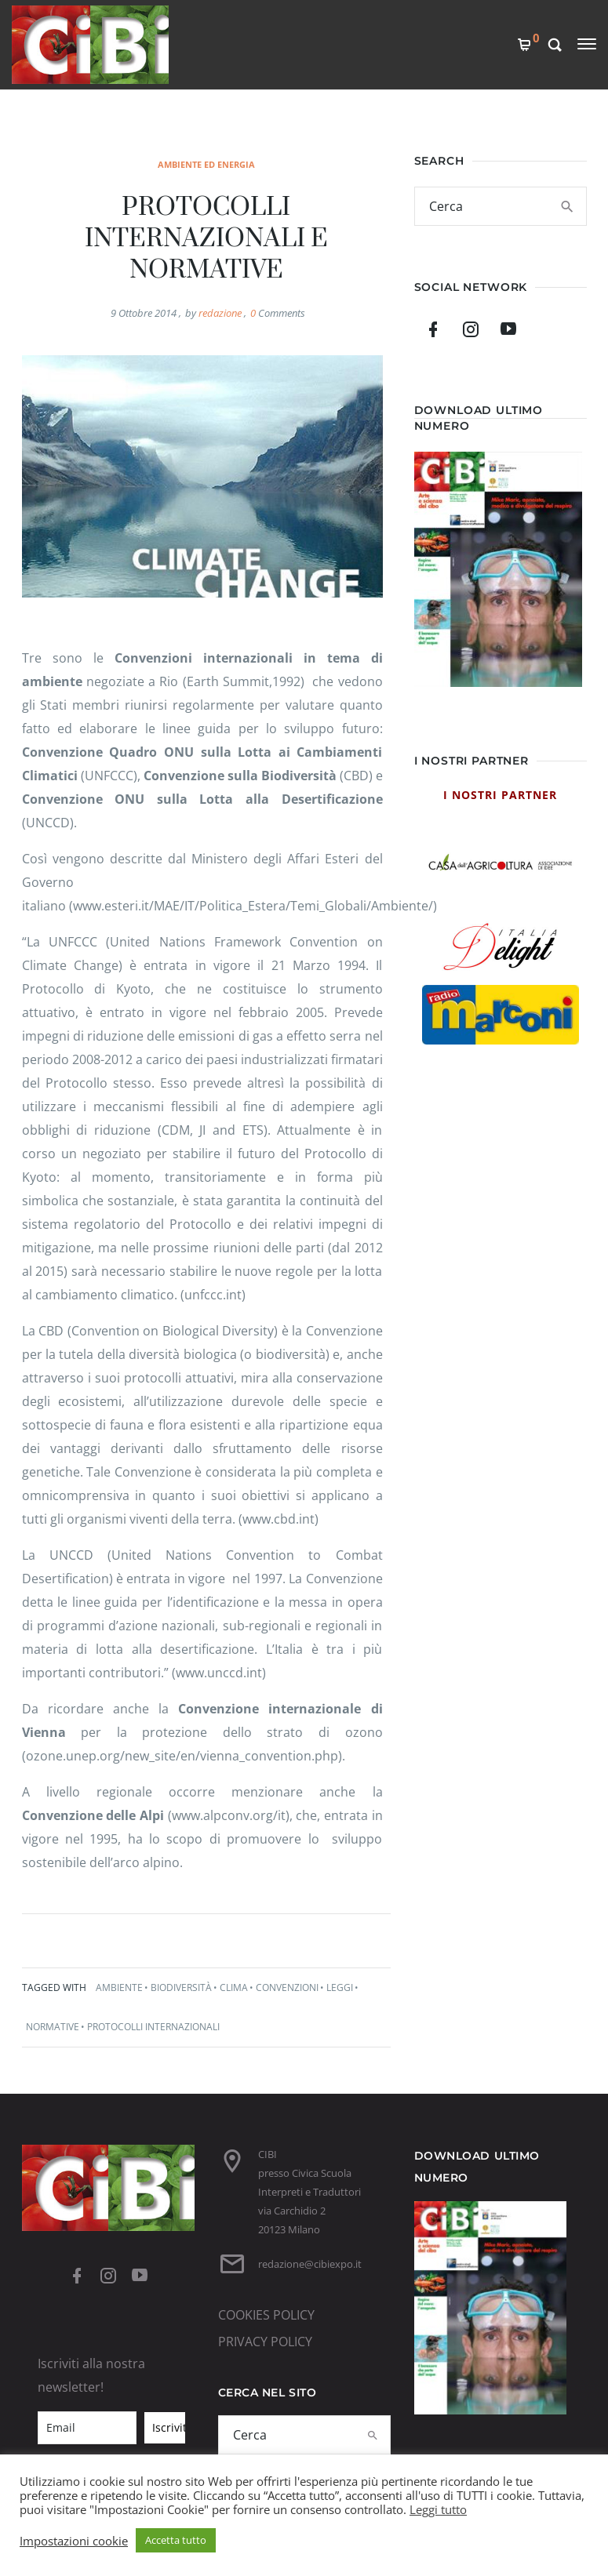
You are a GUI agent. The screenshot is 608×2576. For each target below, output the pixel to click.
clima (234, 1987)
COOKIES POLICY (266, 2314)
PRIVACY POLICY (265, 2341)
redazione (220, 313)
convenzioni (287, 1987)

......

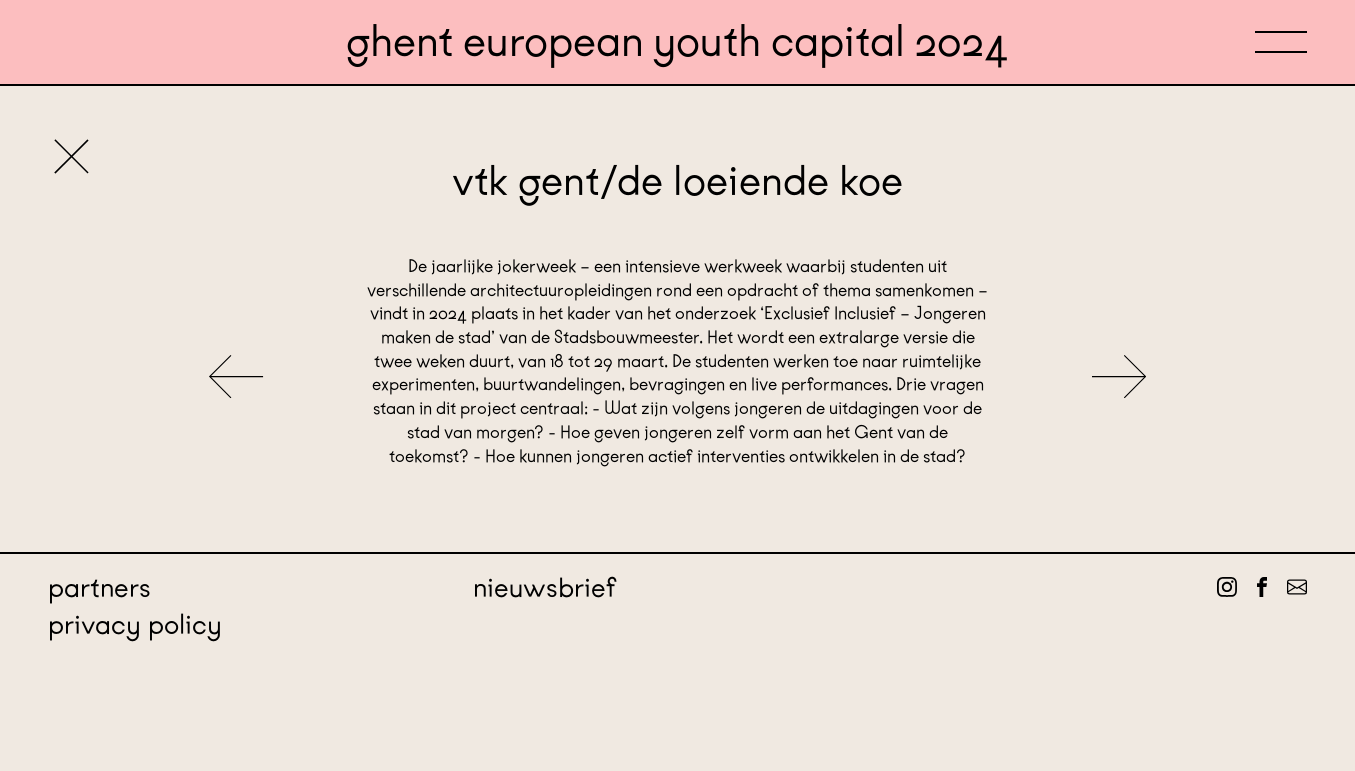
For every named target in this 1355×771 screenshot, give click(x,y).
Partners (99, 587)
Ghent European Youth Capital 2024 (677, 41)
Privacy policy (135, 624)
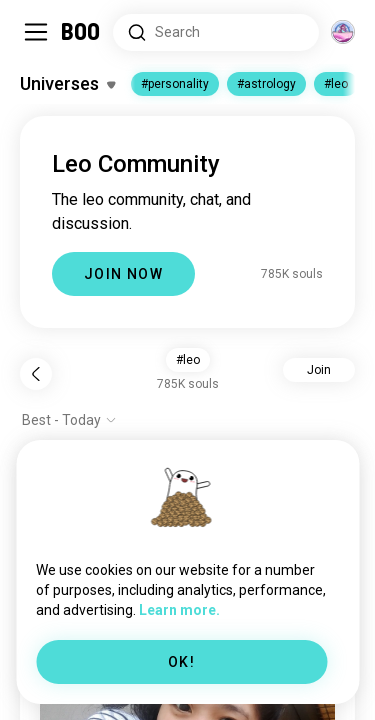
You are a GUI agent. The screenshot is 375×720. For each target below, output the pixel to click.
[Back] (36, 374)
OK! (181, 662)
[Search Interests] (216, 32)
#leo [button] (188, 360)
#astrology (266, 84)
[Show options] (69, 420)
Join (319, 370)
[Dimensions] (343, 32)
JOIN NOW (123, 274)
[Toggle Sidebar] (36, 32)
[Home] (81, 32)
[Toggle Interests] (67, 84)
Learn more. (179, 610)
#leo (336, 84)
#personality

......

Activity >> From the data above, copy out every line with the string "screenshot" in it.

Task result >>
You are a GUI agent. The screenshot is 608×2576. For each target below, output the pixel to click.
For every named target in this 1355×771 screenshot, give click(x,y).
You are a GUI agent. The screenshot is 375×720. For each target below, output the pixel to click.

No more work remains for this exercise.